Later, the man behind tonight's report, Adam Schiff, joins us live.



COOPER: We're talking tonight about the House Intelligence Committee report adopted tonight along party lines and the revelation that there are phone records to key players at pivotal moments in the affair, including the ranking member of the Intelligence Committee, Devin Nunes.

Joining us is Senator Chris Murphy of Connecticut. He and his Republican counterpart Ron Johnson traveled to Kiev in earlier September with U.S. aid to Ukraine still frozen.

Senator Murphy, first of all, just your reaction to the House Intelligence Committee report accusing the president of misconduct and obstruction. Is there -- I mean, what's your biggest takeaway?

SEN. CHRIS MURPHY (D-CT): I think it just confirms what we've known for a long time, the president was using the massive power of the Oval Office and taxpayer dollars to try to get a foreign government to interfere in American politics. What we have learned over the course of the last several months is that the scope of this corruption was massive involving high ranking officials in the White House and the Department of State and was directly connected back to the president himself.

I don't know why you have the power of impeachment in the Constitution if not to be used for a scheme of this magnitude. If the president gets away with this, then I'm not sure what will ever stop a president from using all of the powers of the executive branch to try to destroy their political opponents or win an election. I think it's a very impressive report, and it speaks to the gravity of the crimes.
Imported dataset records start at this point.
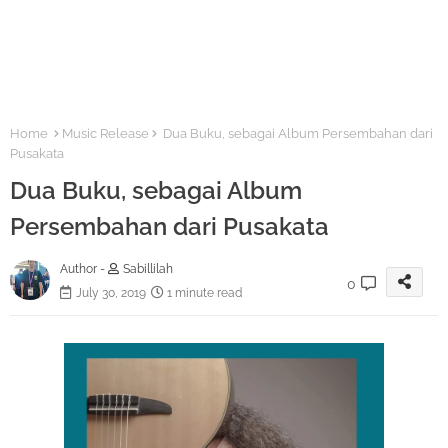
Home
Music Release
Dua Buku, sebagai Album Persembahan dari
Pusakata
Dua Buku, sebagai Album
Persembahan dari Pusakata
Author -
Sabillilah
0
July 30, 2019
1 minute read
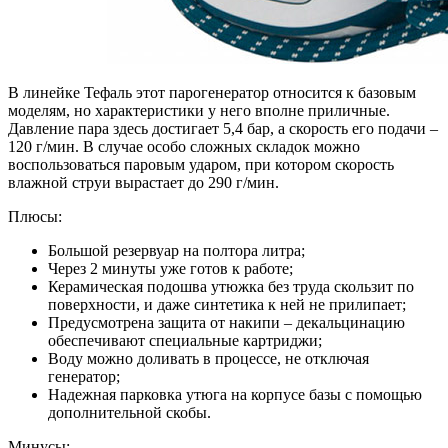
В линейке Тефаль этот парогенератор относится к базовым
моделям, но характеристики у него вполне приличные.
Давление пара здесь достигает 5,4 бар, а скорость его подачи –
120 г/мин. В случае особо сложных складок можно
воспользоваться паровым ударом, при котором скорость
влажной струи вырастает до 290 г/мин.
Плюсы:
Большой резервуар на полтора литра;
Через 2 минуты уже готов к работе;
Керамическая подошва утюжка без труда скользит по
поверхности, и даже синтетика к ней не прилипает;
Предусмотрена защита от накипи – декальцинацию
обеспечивают специальные картриджи;
Воду можно доливать в процессе, не отключая
генератор;
Надежная парковка утюга на корпусе базы с помощью
дополнительной скобы.
Минусы:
COOPER: And should Devin Nunes have said something? I mean, you know, you have the ranking member of the House Intelligence Committee who, I don't know if he was a key player, but he was certainly I guess, you know, they were having phone calls with Lev Parnas and Giuliani and Solomon and Parnas is indicted.

I mean, should he have said something, even if he didn't recuse himself?
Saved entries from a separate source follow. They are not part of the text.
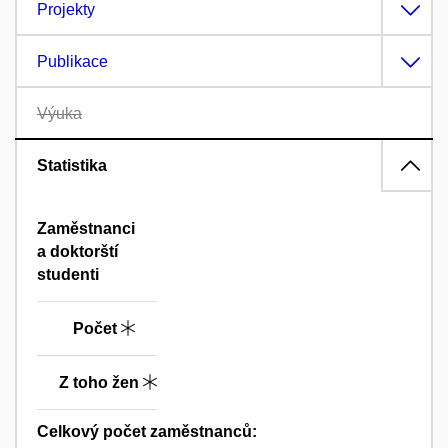
Projekty
Publikace
Výuka
Statistika
Zaměstnanci
a doktorští
studenti
Počet
Z toho žen
Celkový počet zaměstnanců:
MURPHY: I mean, certainly Representative Nunes should have let folks know that he had been coordinating and communicating with Rudy Giuliani, going all the way back to the spring, but, you know, ultimately this isn't really a trial of the ranking member of the Intelligence Committee. It's about what Trump did.
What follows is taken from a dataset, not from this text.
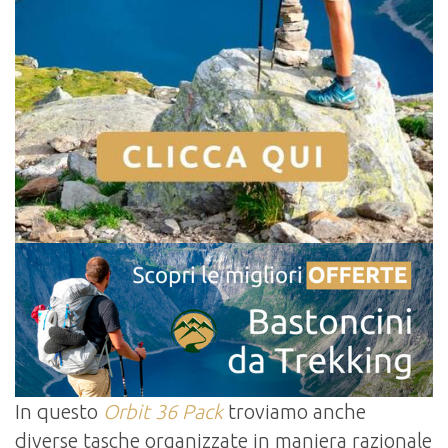
In questo
Orbit 36 Pack
troviamo anche
diverse tasche organizzate in maniera razionale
And, you know, it's a reminder, though, that this didn't just get discovered in the late summer and early fall. Rudy Giuliani was openly crowing about his attempts to try to get the Ukrainians to do Trump's dirty work back in that April time frame when he was having calls with ranking member Nunes, and many of us were raising those concerns to our Senate colleagues at the time.

So, this has been an open secret for a long, long time where. We're finally getting to the point that there are some consequences for what Trump and his allies have been doing.

COOPER: And your Republican colleagues, Senator John Thune, and other Senate Democrats, they basically said that the only question is whether President Trump's conduct is impeachable, not whether it's appropriate, and therein lies potentially a lot of cover for the president's allies.

MURPHY: Yes, again, I think that my Republican colleagues in the Senate, you know, have to really think about the precedent that gets set if they endorse the president's actions.

I mean, to me, the one sacred covenant that a president makes with the people who elect him is that he's going to use the power of the Oval Office to protect the nation and to advance the common interests, not to advance his personal political or financial interests.

And when you break that covenant, I just don't think you can stay in office because it signals that, you know, we're on our way to becoming much more like a tin pot dictatorship than a democracy.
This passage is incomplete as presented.